One lingering issue is the Newmont Mine Corporation, which owns the Empire Mine in Grass Valley. That unused mine adds 400,000 gallons each day to the city's 1.6 million gallons-per-day water treatment plant — nearly a quarter of the facility's total flow, according to city staff. The city often cites that additional water as a contributing factor to wastewater overflows that spill into nearby Wolf Creek, for which the city incurs environmental fines.

In a February 2009 settlement agreement with the city, Newmont agreed to construct its own treatment plant to keep water from flowing into the city's system, in addition to a $4 million payment for past treatment cost and fines associated with sewage spills. However, Newmont missed a May deadline to begin building the plant, jumping its annual payment up from $300,000 to $375,000. To date, the company has paid the city more than $1.2 million.

Foltz rounded his fingers into the shape of a zero to describe how much Newmont Mine has done toward building a water treatment plant.

"Enough is enough. We need to get to the state and say, it's time," Foltz said. "For the health of the city going forward, that issue needs to be solved and put to bed and get Newmont's water out of the city sewer plant."

In addition to overflow, the added water contributes to the treatment plant's wear and tear, Foltz noted.

"If I can at least get the seeds planted to move that along, that needs to get done," Foltz said. "That's a piece we are going to look at."

Foltz would also like to see more cooperation between Grass Valley and the county government.

"The cooperation between the city and the county, even when I was here, it was always a little tenuous and I don't know if it's gotten a lot better," Foltz said. "We're all servants of the people here.

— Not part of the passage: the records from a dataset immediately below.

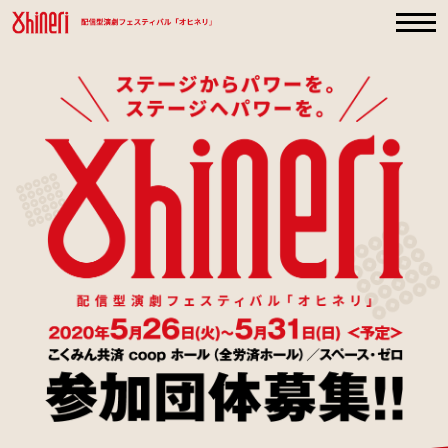
TOP
トップ
About Ohineri
TOP
「オヒネリ」とは
トップ
SCHEDULE
About Ohineri
配信日程
「オヒネリ」とは
GUIDE
SCHEDULE
注意事項
配信日程
ENTRY
GUIDE
参加申し込み
注意事項
ENTRY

We're government services and we're all here to provide it, let's work together to do that for the residents of Grass Valley and Nevada County."

However. Foltz sees much of his temporary duty in Grass Valley as resolving around finances.

"With the economic downtown, small cities are struggling to make sure they have adequate resources and Grass Valley is no different," Foltz said. "It's tough for them."

Between 2008 and 2012, Grass Valley's more than $10 million general fund lost about $1.5 million and Nevada City lost $487,000, prompting both agencies to appeal to voters to approve temporary local sales hikes to prop up city services.

"I was pleasantly surprised by the citizens who taxed themselves," Foltz said. "You don't see that happen too often. To see the community have that kind of commitment, that is something kind of special for the town."

Foltz, who was born on Coronado island in San Diego, has plenty of experience with city finances. After serving in Vietnam as a Naval officer, Foltz said he began work as a planner for the city of Los Alamitos while getting his master's in business.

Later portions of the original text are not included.